# DD-WRT/OpenWRT flashing



## roast (Feb 13, 2011)

Hey guys/gals.

It would probably be better if I asked elsewhere, but I wanted to ask here first for some unbiased explanations.

I have a nice TP-Link router which is supported by OpenWRT and DD-WRT.
I'm tempted to flash it, but I just wanted to check beforehand, is it possible to re-flash to the stock TP-Link firmware after I flash it to OpenWRT/DD-WRT? Just in case it ever needs to be returned for warranty purposes.

Cheers,
Mick.


----------



## Polaris573 (Feb 13, 2011)

Yes as long as you have a copy of the TP-Link firmware.


----------



## jsfitz54 (Feb 13, 2011)

What happens when it dies with the DD-WRT installed on it?


----------



## roast (Feb 13, 2011)

Polaris573 said:


> Yes as long as you have a copy of the TP-Link firmware.



Cheers Polaris. Will one of the updates from TP-Links website do, or is there a way to extract the firmware from the routers ROM?




jsfitz54 said:


> What happens when it dies with the DD-WRT installed on it?


No idea. I have a bad feeling that TP-Link probably would regard the warranty as being void.


----------



## Polaris573 (Feb 13, 2011)

jsfitz54 said:


> What happens when it dies with the DD-WRT installed on it?



That's the risk you take.  DD-WRT has instructions for recovering your router from a bad flash.  If you can't recover from the bad flash then don't be a dick and just absorb your losses.  If it dies because of hardware failure than return it anyway; the firmware probably didn't kill it.  



roast said:


> Cheers Polaris. Will one of the updates from TP-Links website do, or is there a way to extract the firmware from the routers ROM?
> 
> 
> 
> No idea. I have a bad feeling that TP-Link probably would regard the warranty as being void.



I can't speak from experience with your brand, but I used one of the firmwares from the linksys website to roll back my router.  I did it just for the experience though and quickly put DD-WRT back on it (Linksys firmware sucks).


----------



## timta2 (Feb 13, 2011)

Yeah, I've flashed a lot of routers over the years without as much as one problem. As long as you make sure you have the correct version of the firmware (for your model, etc) you have little to worry about. It's the people who don't follow the instructions and use incorrect version of firmware that end up with the problems. 

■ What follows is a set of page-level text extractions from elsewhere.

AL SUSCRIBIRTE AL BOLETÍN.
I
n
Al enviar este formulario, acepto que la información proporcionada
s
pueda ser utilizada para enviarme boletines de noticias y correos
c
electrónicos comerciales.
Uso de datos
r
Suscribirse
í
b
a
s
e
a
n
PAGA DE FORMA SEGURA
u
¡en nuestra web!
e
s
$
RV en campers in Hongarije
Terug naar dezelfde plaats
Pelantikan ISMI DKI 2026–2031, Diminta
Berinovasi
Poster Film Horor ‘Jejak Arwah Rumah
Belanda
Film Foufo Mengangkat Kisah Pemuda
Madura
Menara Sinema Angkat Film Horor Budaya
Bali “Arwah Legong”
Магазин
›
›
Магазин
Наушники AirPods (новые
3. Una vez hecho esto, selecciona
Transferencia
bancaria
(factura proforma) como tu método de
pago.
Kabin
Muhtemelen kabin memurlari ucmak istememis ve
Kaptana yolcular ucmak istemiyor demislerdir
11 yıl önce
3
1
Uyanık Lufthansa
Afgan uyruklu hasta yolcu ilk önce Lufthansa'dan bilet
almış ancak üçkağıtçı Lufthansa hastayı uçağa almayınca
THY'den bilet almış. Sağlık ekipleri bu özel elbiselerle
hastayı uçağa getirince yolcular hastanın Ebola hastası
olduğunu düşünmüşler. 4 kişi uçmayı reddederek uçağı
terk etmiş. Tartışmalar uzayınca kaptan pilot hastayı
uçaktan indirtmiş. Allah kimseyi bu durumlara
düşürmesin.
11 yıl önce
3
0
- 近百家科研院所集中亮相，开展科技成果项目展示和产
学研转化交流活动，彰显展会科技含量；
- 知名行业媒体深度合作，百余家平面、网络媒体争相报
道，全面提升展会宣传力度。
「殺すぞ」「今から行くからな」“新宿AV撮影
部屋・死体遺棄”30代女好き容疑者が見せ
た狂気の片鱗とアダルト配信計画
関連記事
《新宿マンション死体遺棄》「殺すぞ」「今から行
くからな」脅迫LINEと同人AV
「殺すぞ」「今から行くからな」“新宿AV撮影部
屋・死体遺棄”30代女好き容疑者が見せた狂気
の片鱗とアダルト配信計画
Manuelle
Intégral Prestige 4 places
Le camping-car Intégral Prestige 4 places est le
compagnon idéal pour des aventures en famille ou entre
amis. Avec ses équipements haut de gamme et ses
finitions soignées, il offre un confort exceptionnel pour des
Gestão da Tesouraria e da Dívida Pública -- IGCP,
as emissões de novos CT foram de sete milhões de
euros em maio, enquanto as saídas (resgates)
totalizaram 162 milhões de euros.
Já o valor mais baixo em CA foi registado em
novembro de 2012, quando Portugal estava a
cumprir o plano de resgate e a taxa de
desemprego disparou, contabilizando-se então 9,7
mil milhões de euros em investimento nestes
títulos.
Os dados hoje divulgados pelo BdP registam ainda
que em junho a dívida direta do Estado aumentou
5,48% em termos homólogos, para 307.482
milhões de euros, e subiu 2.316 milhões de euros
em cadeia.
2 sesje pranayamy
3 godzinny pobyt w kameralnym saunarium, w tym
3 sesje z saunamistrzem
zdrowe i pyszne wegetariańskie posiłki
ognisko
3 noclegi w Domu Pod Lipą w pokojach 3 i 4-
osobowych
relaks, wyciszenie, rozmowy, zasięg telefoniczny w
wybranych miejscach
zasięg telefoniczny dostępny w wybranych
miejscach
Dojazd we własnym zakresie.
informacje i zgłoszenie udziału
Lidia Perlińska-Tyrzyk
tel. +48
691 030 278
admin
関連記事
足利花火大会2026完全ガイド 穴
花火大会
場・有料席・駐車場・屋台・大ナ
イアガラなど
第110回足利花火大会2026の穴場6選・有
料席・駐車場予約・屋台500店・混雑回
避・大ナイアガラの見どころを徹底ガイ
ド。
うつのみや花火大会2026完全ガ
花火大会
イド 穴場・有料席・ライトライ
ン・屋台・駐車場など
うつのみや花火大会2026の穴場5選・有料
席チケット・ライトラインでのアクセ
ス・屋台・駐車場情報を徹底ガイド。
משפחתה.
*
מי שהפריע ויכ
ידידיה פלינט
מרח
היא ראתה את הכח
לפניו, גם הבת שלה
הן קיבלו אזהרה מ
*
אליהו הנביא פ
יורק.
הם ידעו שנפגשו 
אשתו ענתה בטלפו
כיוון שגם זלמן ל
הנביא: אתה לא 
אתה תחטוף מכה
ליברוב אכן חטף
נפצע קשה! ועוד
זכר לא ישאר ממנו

And hell, routers are so cheap these days compared to when I bought my first one (BEFSR41 @ $200+ USD), that it isn't that big of a deal if you have to buy a replacement.


----------



## Trigger911 (Feb 13, 2011)

to add most of these routers have a init boot that will load a tftp server in case you have a bad flash (not flashed fully or corrupt nvram) that will allow you to use 3rd party or original firmware to reflash it. I have saved many of dead routers that way ... also learning how to use jtag tools help too if you seem to mess it up real bad I have done that also.


----------